What this task involves
Nothing but the lines from the start of the entries through the line holding "الأزياء والموضة" is to be repeated, exactly and with pictures excluded.

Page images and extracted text
BEGIN

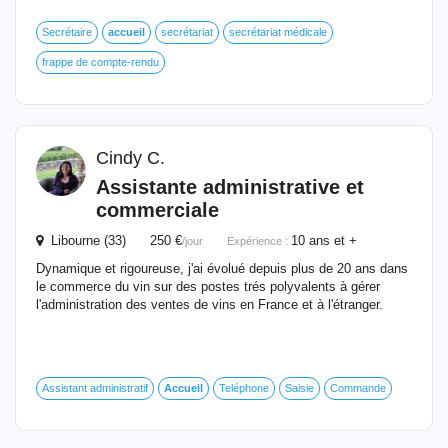
Secrétaire
accueil
secrétariat
secrétariat médicale
frappe de compte-rendu
Cindy C.
Assistante administrative et
commerciale
Libourne (33) 250 €
10 ans et +
/jour
Expérience :
Dynamique et rigoureuse, j'ai évolué depuis plus de 20 ans dans
le commerce du vin sur des postes trés polyvalents à gérer
l'administration des ventes de vins en France et à l'étranger.
Assistant administratif
Accueil
Teléphone
Saisie
Commande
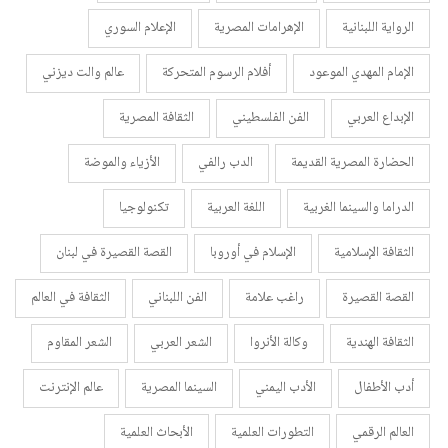
الرواية اللبنانية
الإهرامات المصرية
الإعلام السوري
الإمام المهدي الموعود
أفلام الرسوم المتحركة
عالم والت ديزني
الإبداع العربي
الفن الفلسطيني
الثقافة المصرية
الحضارة المصرية القديمة
الدب رالفي
الأزياء والموضة
الدراما والسينما الغربية
اللغة العربية
تكنولوجيا
الثقافة الإسلامية
الإسلام في أوروبا
القصة القصيرة في لبنان
القصة القصيرة
راغب علامة
الفن اللبناني
الثقافة في العالم
الثقافة الهندية
وكالة الأنروا
الشعر العربي
الشعر المقاوم
أدب الأطفال
الأدب اليمني
السينما المصرية
عالم الإنترنت
العالم الرقمي
التطورات العلمية
الأبحاث العلمية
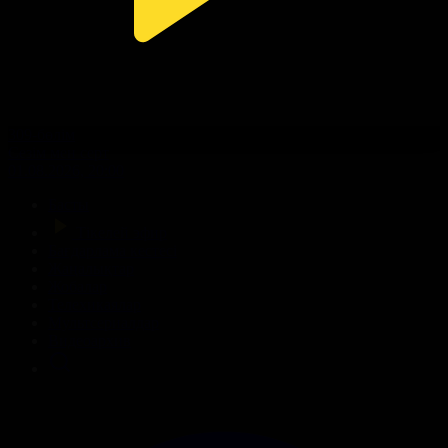
309-бөлім
Сезім мен серт
01.08.2026, 20:00
Басты
Тікелей эфир
Бағдарлама кестесі
Жаңалықтар
Жобалар
Телехикаялар
Мультсериалдар
Видеоархив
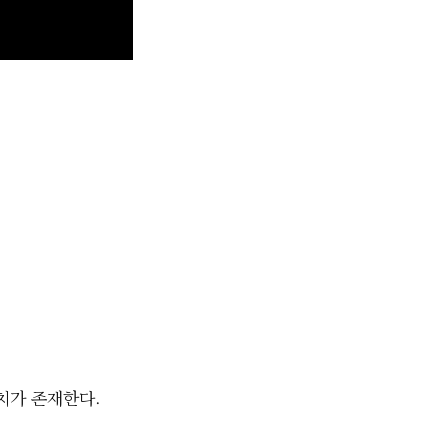
 장치가 존재한다.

END

Your response
Secrétaire
accueil
secrétariat
secrétariat médicale
frappe de compte-rendu
Cindy C.
Assistante administrative et
commerciale
Libourne (33) 250 €
10 ans et +
/jour
Expérience :
Dynamique et rigoureuse, j'ai évolué depuis plus de 20 ans dans
le commerce du vin sur des postes trés polyvalents à gérer
l'administration des ventes de vins en France et à l'étranger.
Assistant administratif
Accueil
Teléphone
Saisie
Commande
الرواية اللبنانية
الإهرامات المصرية
الإعلام السوري
الإمام المهدي الموعود
أفلام الرسوم المتحركة
عالم والت ديزني
الإبداع العربي
الفن الفلسطيني
الثقافة المصرية
الحضارة المصرية القديمة
الدب رالفي
الأزياء والموضة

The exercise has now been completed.